WIE MANTRAILING FUNKTIONIERT

Mantrailing ist eine besondere Form der Sucharbeit, bei der Hunde dem Individualgeruch eines bestimmten Menschen folgen. Anders als bei Flächen- oder Spürhunden konzentriert sich der Mantrailer ausschließlich auf eine einzelne Geruchsspur und verfolgt diese mit seiner feinen Nase bis zum Ziel.

Mantrailing wird sowohl im Rettungshundewesen eingesetzt – zum Beispiel bei der Suche nach vermissten, orientierungslosen oder verunglückten Personen – als auch als anspruchsvoller Hundesport. Dabei arbeiten Hund und Hundeführer:in eng zusammen und stärken Konzentration, Auslastung und Teamarbeit.

Beim Mantrailing startet der Hund mit einem sogenannten Geruchsträger, der den Individualgeruch der vermissten Person trägt. Dieses dient als Startsignal für den „Arbeitsauftrag“. Mit einem speziellen Hundegeschirr und einer etwa 10 m langen Leine gesichert folgt der Hund dann der Geruchsspur der Versteckperson.

Der/die Hundeführer:in (HF) beobachtet dabei aufmerksam das Trailverhalten des Hundes, interpretiert seine Signale und unterstützt ihn bei Bedarf.

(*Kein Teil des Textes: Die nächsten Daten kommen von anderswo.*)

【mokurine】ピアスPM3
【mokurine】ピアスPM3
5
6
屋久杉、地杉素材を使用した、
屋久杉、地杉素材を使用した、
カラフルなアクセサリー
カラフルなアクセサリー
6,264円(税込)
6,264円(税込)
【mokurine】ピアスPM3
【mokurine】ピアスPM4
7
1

Die Fähigkeit, einer Geruchsspur zu folgen, bringen die meisten Hunde von Natur aus mit. Als Hundeführer:in arbeiten wir im Team mit unserem Hund, kommunizieren über die Leine, fördern seine Stärken und sorgen für Sicherheit auf dem Trail. Wir beurteilen nicht, ob der Hund „richtig“ oder „falsch“ läuft – das kann niemand genau wissen, da sich der Geruch der vermissten Person unterschiedlich ausbreiten kann.

Durch regelmäßiges Mantrailing-Training lernen wir die individuelle Arbeitsweise unseres Hundes immer besser kennen. Weicht er plötzlich von seinem typischen Trailverhalten ab, kann das ein Hinweis auf eine abgerissene Spur oder Ablenkung sein. Dann ist der/die Hundeführer:in gefordert, den Hund gezielt zu unterstützen, damit er die Spur erfolgreich wieder aufnimmt. Genau hier liegt der Schwerpunkt unseres Trainings: Vertrauen, Teamarbeit und die Förderung der natürlichen Fähigkeiten des Hundes.